To compile Daala tools:

```
sudo apt install build-essential autoconf libogg-dev libjpeg-dev libpng-dev check python3-numpy python3-scipy libtool pkg-config
```

```
git clone https://git.xiph.org/daala.git daalatool
cd daalatool
./autogen.sh
./configure --disable-player
make tools -j4
```

For dump\_ciede2000:

Install rust if you haven't already.

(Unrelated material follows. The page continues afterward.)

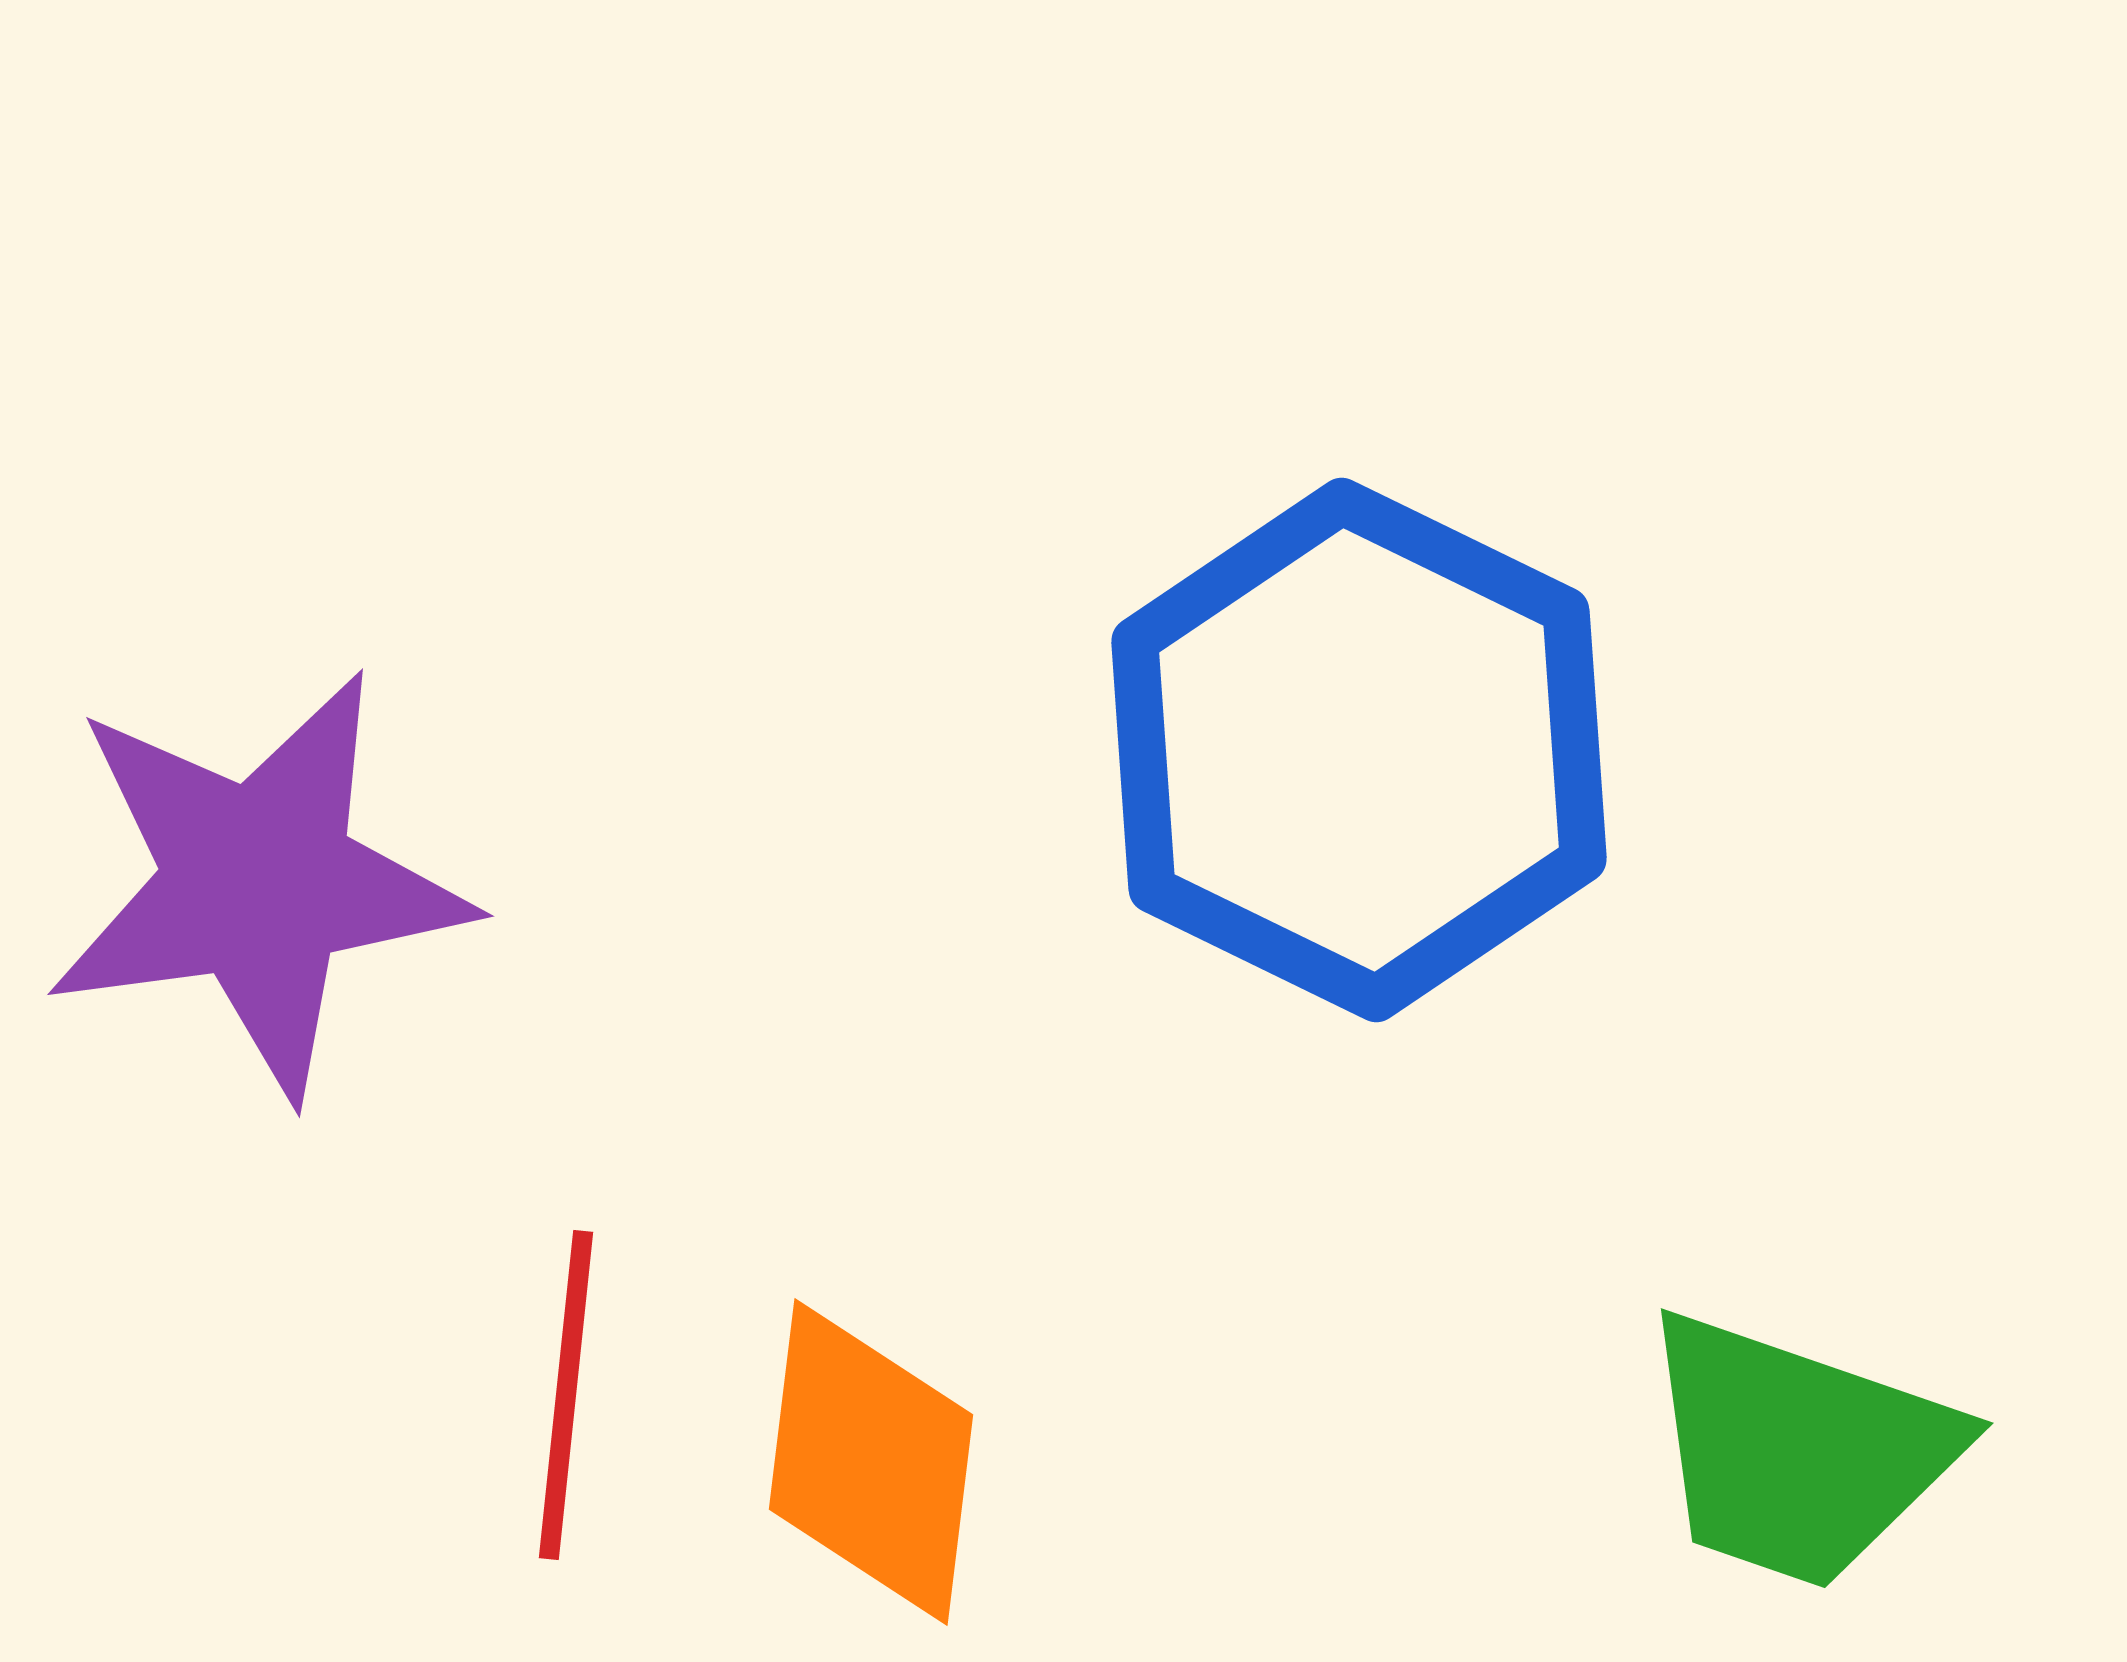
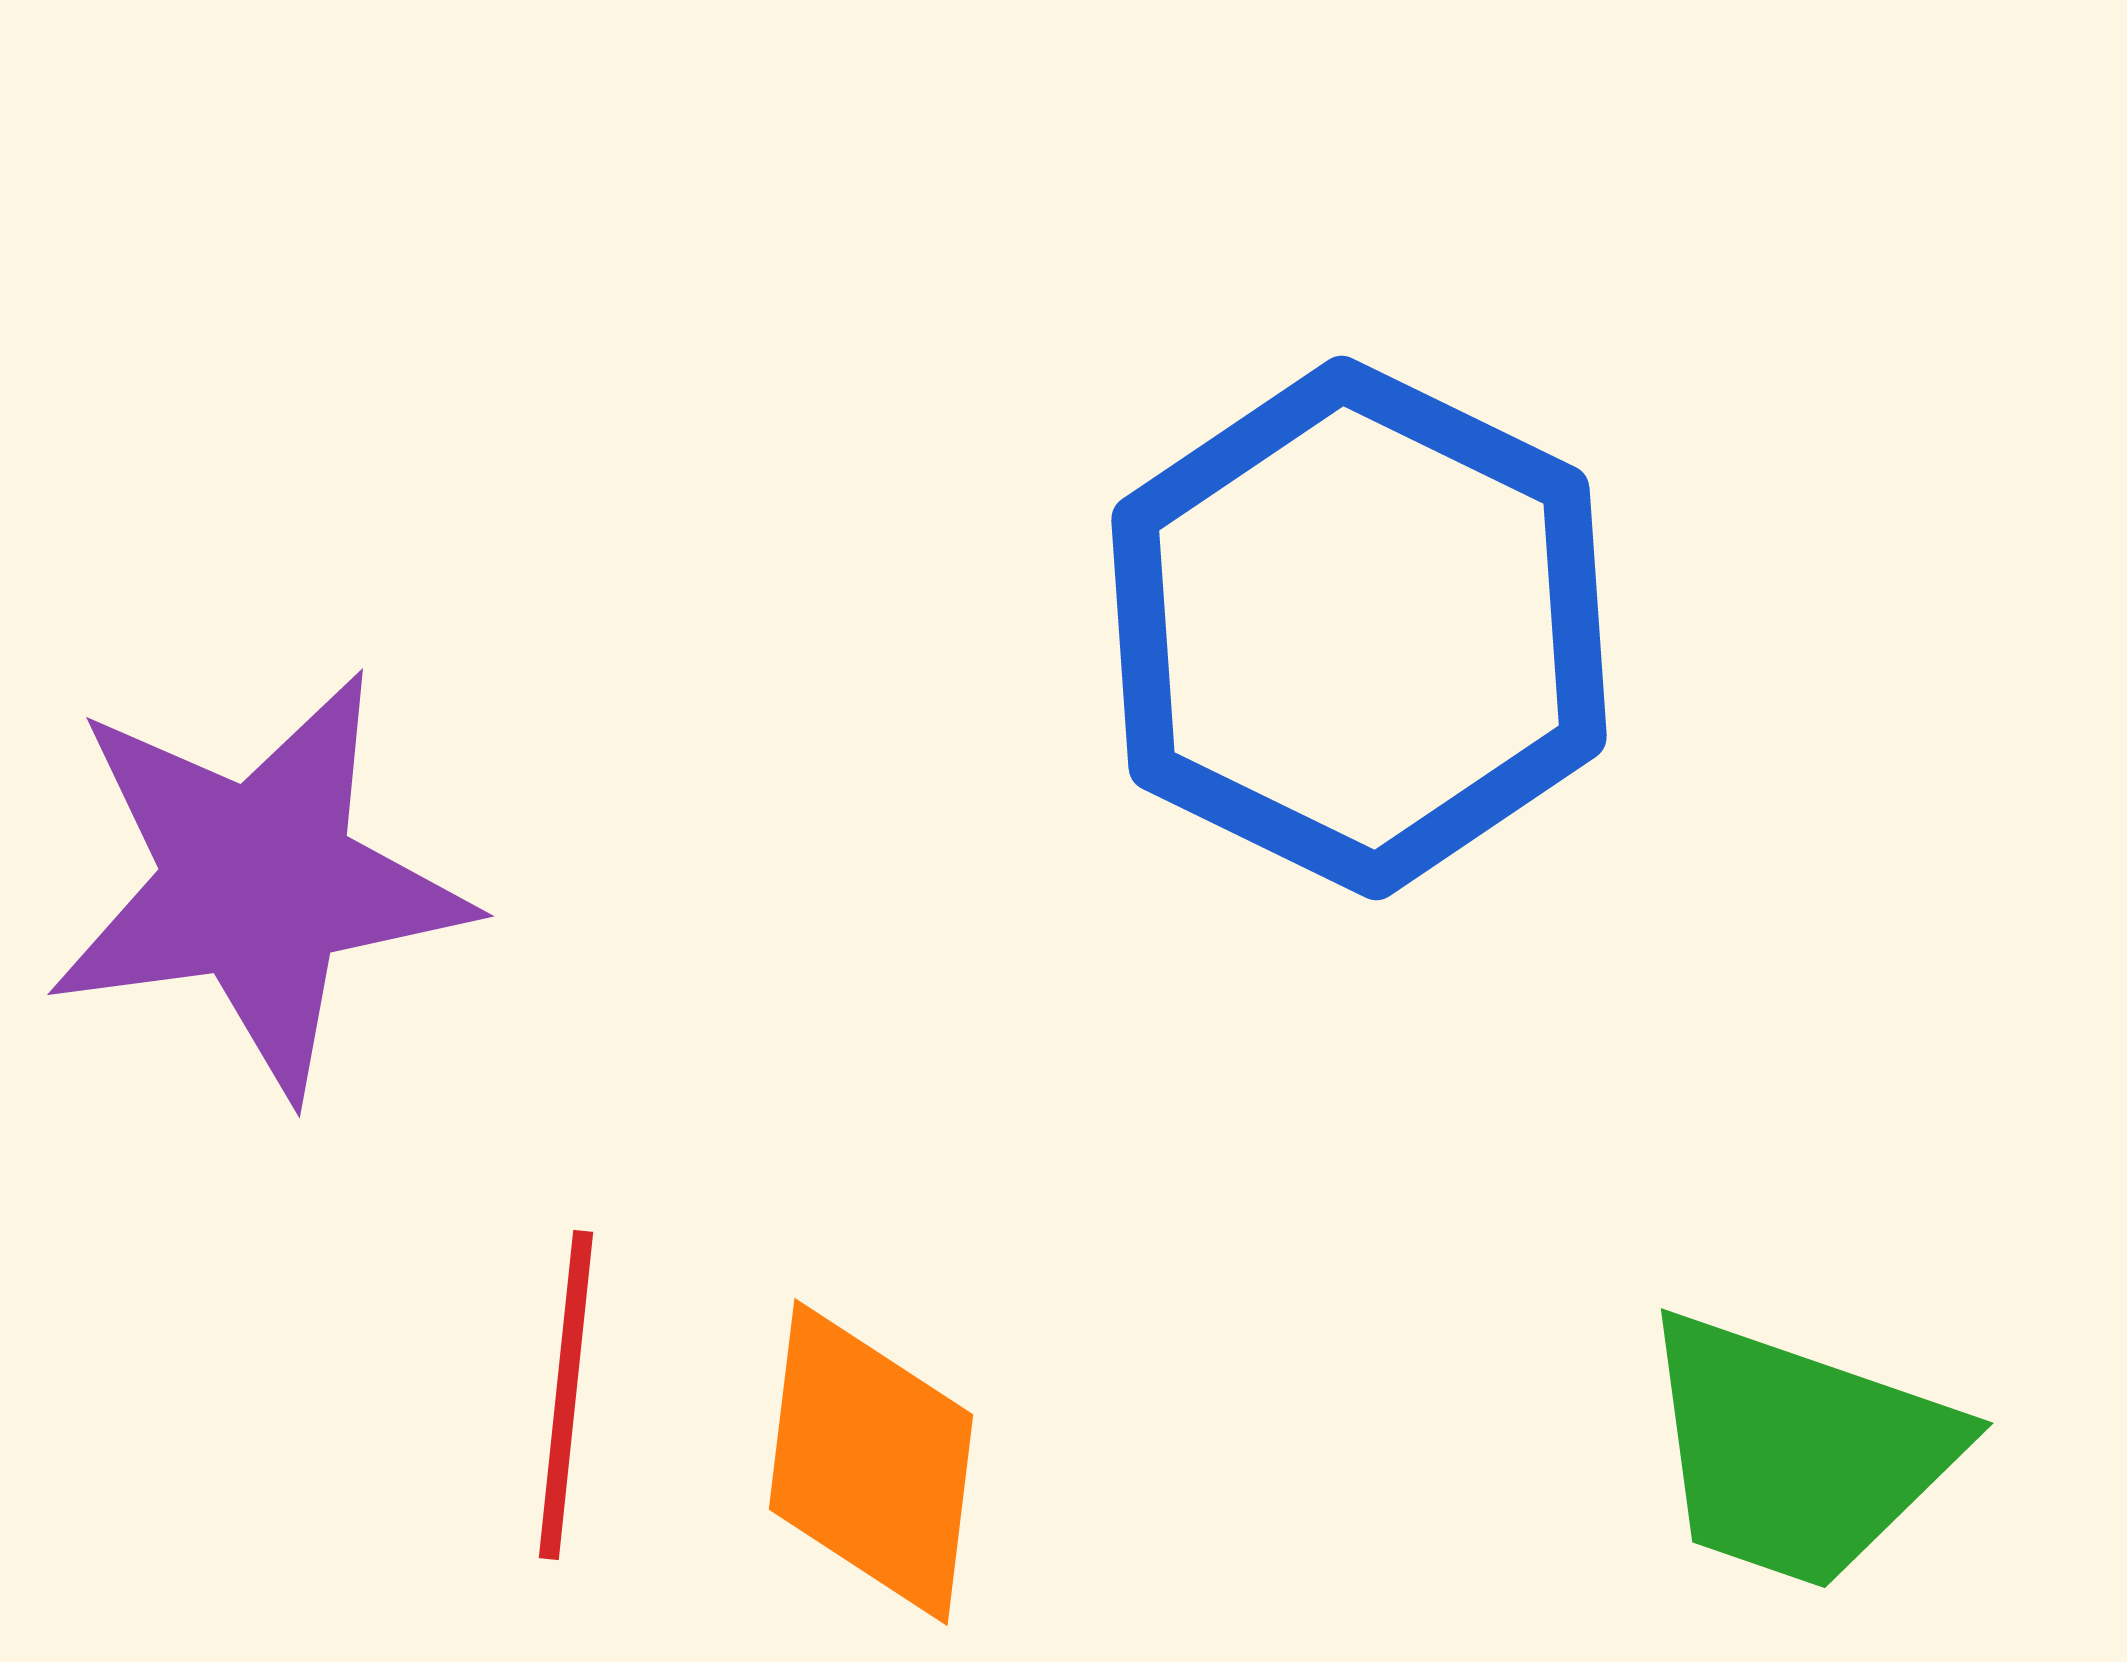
blue hexagon: moved 122 px up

You only need rust to compile the binary
and don't need it on the individual machines.

```
curl -sf -L https://static.rust-lang.org/rustup.sh | sh
```

Build dump_ciede2000.

```
git clone https://github.com/KyleSiefring/dump_ciede2000
cd dump_ciede2000
cargo build --release
```

Exit that directory

```
cd ../
```

For dav1d (optional):

```
sudo apt install meson
```

```
git clone https://code.videolan.org/videolan/dav1d.git
cd dav1d
mkdir build && cd build
meson ..
ninja
```

For vmaf (optional):

```
git clone https://github.com/Netflix/vmaf.git
cd vmaf
cd ptools; make; cd ../wrapper; make; cd ..;
```

rd_tool will automatically create one slot directory per core, and upload
codec binaries into that directory.

Using AWS nodes
===============

You will need a ~/.aws configuration for boto with your AWS information and credentials.

Specify the autoscaling groukp to use with -awsgroup.

Using local nodes
=================

You can specify all of the machines you want to use in a JSON file:

```json
[
{
"host": "localhost",
"user": "thomas",
"cores": 4,
"port": 22,
"work_root": "/home/thomas/tmp",
"media_path": "/home/thomas/sets"
},
{
...
}
]

```

Specify this configuration on the command line with -machineconf.

Builds
======

Specify the path to the git checkout of thetested codec with the -bindir
argument. rd_tool.py expects to find prebuilt binaries of the codec - it will
not build the codec automatically.

Output files
============

Output files are written into the current directory. The format of the .out
files is one quantizer per line, of the format

...

See RDRun.reduce() in work.py for an up-to-date list of metrics.